Pushing those thoughts aside, she stared into her sister’s red-rimmed, despairing eyes. She knew despair. She knew it to the depths of her soul, and some of the pent-up resentment she’d been holding for Mindy and her very perfect life shifted slightly. It didn’t fade away, not exactly; more like it just moved over to make room for a teeny-tiny amount of compassion and empathy. “Why don’t you head into the kitchen and pour yourself a glass of wine,” she said. “I’ve got the kids for now.”

“You do?” Mindy asked with clear disbelief.

“Yeah.” If there was one thing Brooke had down, it was the ability to bullshit her way through any situation. She’d summited Mount Kilimanjaro, the roof of Africa. She’d been one of the few to get to and photograph the limestone formations of the Stone Forest in China. She’d gone swimming with giants—migrating humpback whales—along the waters of Ningaloo Reef in Australia. Certainly she could handle her sister and her kids. She waited until Mindy had vanished inside before calling out to the boys wrestling in the grass. “Hey.”

Neither of them looked at her.

She put two fingers in her mouth and whistled. Loudly. All destruction and mayhem stopped on a dime and two sets of eyeballs turned her way. “Inside,” she said. “Everyone to the couch.”

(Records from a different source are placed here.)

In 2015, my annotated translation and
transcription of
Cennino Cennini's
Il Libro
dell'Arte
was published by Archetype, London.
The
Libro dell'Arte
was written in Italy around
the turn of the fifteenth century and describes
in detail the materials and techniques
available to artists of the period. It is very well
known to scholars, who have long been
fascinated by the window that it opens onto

The boys met up with the freshly washed-up Millie in the living room, and they all sat, even the naked one. Brooke winced, but let it go. She opened her laptop and scrolled her way to a menu of Disney flicks to stream. They were rated by viewer age, which was helpful. “Okay, so you’re almost three,” she said, pointing to the nudie-patootie, Maddox. “And almost four, right?” she asked the one with clothes, which meant he was Mason. He nodded, and she turned to the oldest. “Millie?”

Millie didn’t answer.

Brooke looked at Mason.

“She’s almost eight,” he said.

Brooke looked at Millie. “Is this movie okay?”

Millie didn’t answer this question, either.

“You have to call her Princess Millie,” Mason said. His knee was bloody. “She only answers to Princess Millie.”

“Right.” Brooke sent a glance toward the kitchen, but heard nothing from Mindy. Either she’d made a run for it through the garage, or she was hiding out, drinking her wine in peace. Brooke went to her backpack, pulled out the first-aid kit she always carried with her, and grabbed the antiseptic.

Mason covered his knee. “Only need a Band-Aid.”

While she could appreciate the sentiment more than he knew, the cut was dirty. She doctored him up and looked at Millie. “Back to the movie. The Lion King or no?”

Millie shook her head. “The dad dies and it makes Mad Dog cry.”

“Yeah, me, too,” Brooke said, and scrolled to Toy Story 3.

“That one makes all of us cry,” Millie said. “And you can’t play Frozen, either. Mason will sing it for three straight days until Momma says she needs a pill.”